FRANCOPRESSE – Devant le Comité sénatorial des langues officielles lundi, des organismes spécialisés dans l’accueil et l’établissement des immigrants francophones ont exposé leurs craintes autour de la question du manque de logement pour les nouveaux arrivants. « Cela nous fait peur », a partagé un témoin.
Inès Lombardo – Francopresse
Les organismes sont-ils prêts à accueillir un nombre grandissant d’immigrants? Voilà la question que la sénatrice Raymonde Gagné a posé aux témoins invités au comité. « Pour nous, la réponse est oui tant et aussi longtemps que le gouvernement fédéral traitera parallèlement le dossier du logement », a répondu du tac au tac Brigitte Duguay, coordonnatrice du Réseau de soutien à l’immigration francophone de l’est de l’Ontario (RSIFEO).
Selon elle, les communautés imaginent toutes sortes de « gymnastique » pour loger les nouveaux arrivants, critiquant le fait que la tâche retombe sur leurs épaules plutôt que sur divers paliers de gouvernement.

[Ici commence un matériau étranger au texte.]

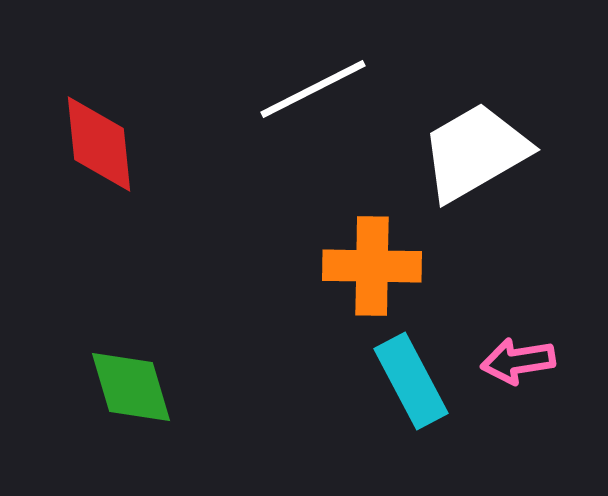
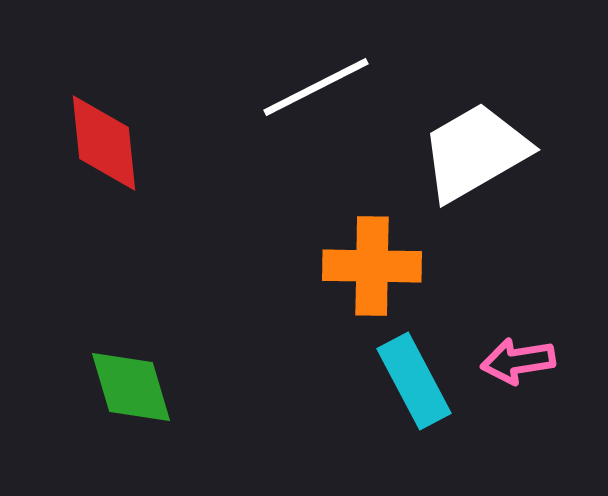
white line: moved 3 px right, 2 px up
red diamond: moved 5 px right, 1 px up
cyan rectangle: moved 3 px right
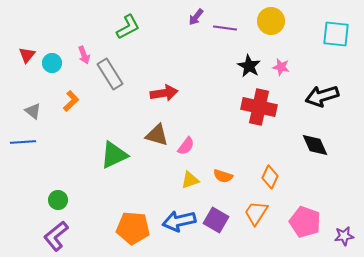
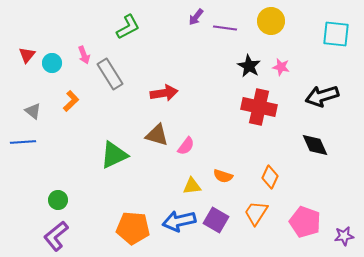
yellow triangle: moved 2 px right, 6 px down; rotated 12 degrees clockwise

« Nous pensons à toutes sortes de solutions, mais à un moment donné, nous sommes épuisés quant aux diverses solutions que nous pouvons apporter. Cela nous fait peur. Nous sommes prêts à accueillir ces gens, mais nous n’avons pas suffisamment de logements », a-t-elle insisté.

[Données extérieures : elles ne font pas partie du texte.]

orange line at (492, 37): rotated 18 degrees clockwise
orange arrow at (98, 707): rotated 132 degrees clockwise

En mêlée de presse, le ministre de l’Immigration, Sean Fraser, a reconnu qu’« il n’y a pas beaucoup d’opportunités pour les nouveaux arrivants de trouver du logement », mais que les modifications apportées récemment au système Entrée express aident la sélection des personnes « avec des compétences pour construire des maisons ». C’est l’une des solutions, selon lui, pour « réduire les pressions sur le système de logement ».

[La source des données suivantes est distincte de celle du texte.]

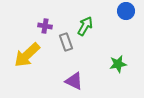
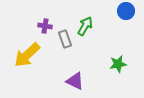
gray rectangle: moved 1 px left, 3 px up
purple triangle: moved 1 px right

Le ministre a précisé que le processus de consultation en cours, jusqu’au 8 janvier, permettra une optimisation du système Entrée express, et « considérera tous les dossiers du gouvernement dans le soutien de la nouvelle population du Canada ».
Le 23 juin 2022, des modifications législatives au système Entrée express ont permis de sélectionner les candidats avec des compétences particulières qui viendraient soulager des secteurs en pénurie de main-d’œuvre, comme dans la construction, les soins de santé, l’enseignement.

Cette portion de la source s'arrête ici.